Penyerahan bantuan berlangsung di Kantor Biro Logistik Polda Bali, Jalan WR Supratman Nomor 7, Denpasar, Kamis (4/6). Kepala Biro Logistik Polda Bali Komisaris Besar Polisi I Gusti Gde Harnawa Pasimpangan mengatakan, bantuan tersebut merupakan bentuk kepedulian Polri terhadap masyarakat Bali yang mengalami kesulitan ekonomi akibat pandemi.
“Bantuan berupa beras ini merupakan bentuk kepedulian Polri kepada masyarakat Bali yang terdampak Covid-19. Sumber pendanaan bantuan ini berasal dari APBN. Semoga bermanfaat dan dapat disalurkan kepada warga yang memang membutuhkan akibat terdampak wabah Covid-19,” ujar Harnawa.
Sebanyak 100 paket beras dengan berat masing-masing 5 kilogram diserahkan untuk kemudian didistribusikan kepada warga yang membutuhkan. Penyaluran dilakukan bekerja sama dengan DPW LDII Bali agar bantuan tepat sasaran.

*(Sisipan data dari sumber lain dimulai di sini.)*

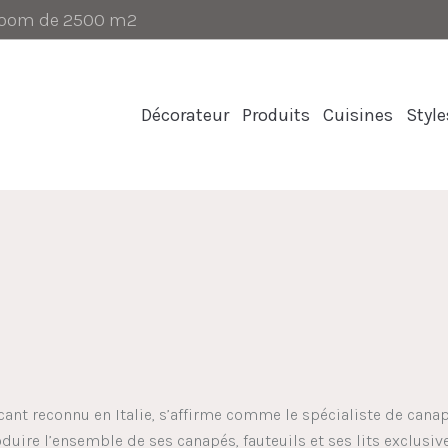
-room de 2500 m2
Décorateur
Produits
Cuisines
Style
cant reconnu en Italie, s’affirme comme le spécialiste de canap
oduire l’ensemble de ses canapés, fauteuils et ses lits exclusiv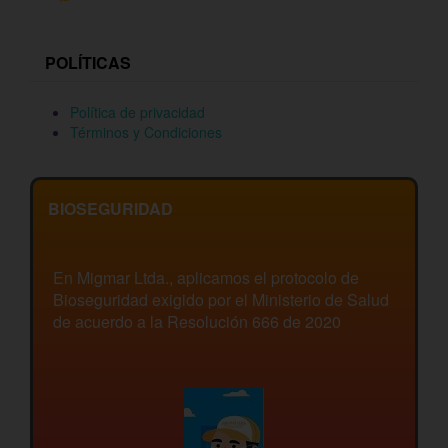
POLÍTICAS
Política de privacidad
Términos y Condiciones
BIOSEGURIDAD
En Migmar Ltda., aplicamos el protocolo de
Bioseguridad exigido por el Ministerio de Salud
de acuerdo a la Resolución 666 de 2020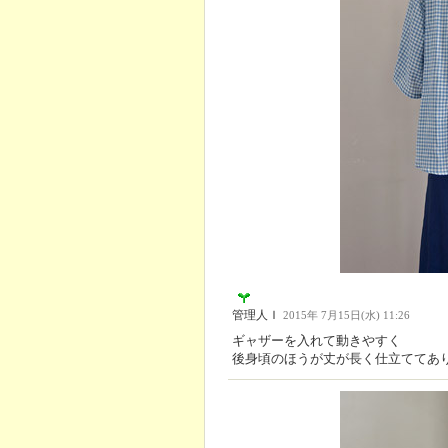
管理人Ｉ
2015年 7月15日(水) 11:26
ギャザーを入れて動きやすく
後身頃のほうが丈が長く仕立ててあ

Sekretaris DPW LDII Bali Didik Guntoro mengapresiasi langkah Polda Bali yang dinilai responsif terhadap kondisi masyarakat di tengah pandemi. Ia memastikan bantuan tersebut akan disalurkan kepada warga yang berhak menerima.
“Alhamdulillah atas bantuan beras untuk warga ini. Bantuan ini adalah amanah yang harus kami salurkan kepada warga yang berhak. Bantuan ini tentu sangat membantu, terutama di tengah pandemi Covid-19,” kata Didik.
Turut hadir dalam kegiatan serah terima tersebut antara lain Kepala Bagian Perbekalan Umum AKBP Wayan Sukrada dan Kepala Bagian Pengadaan AKBP Syamsudin.
Pandemi Covid-19 yang melanda sejak awal 2020 berdampak pada berbagai sektor, termasuk ekonomi masyarakat. Sejumlah kalangan mengalami penurunan pendapatan sehingga membutuhkan dukungan, terutama untuk pemenuhan kebutuhan pokok.
Melalui program bantuan sosial ini, Polda Bali berharap dapat meringankan beban masyarakat sekaligus memperkuat solidaritas sosial di tengah situasi krisis kesehatan.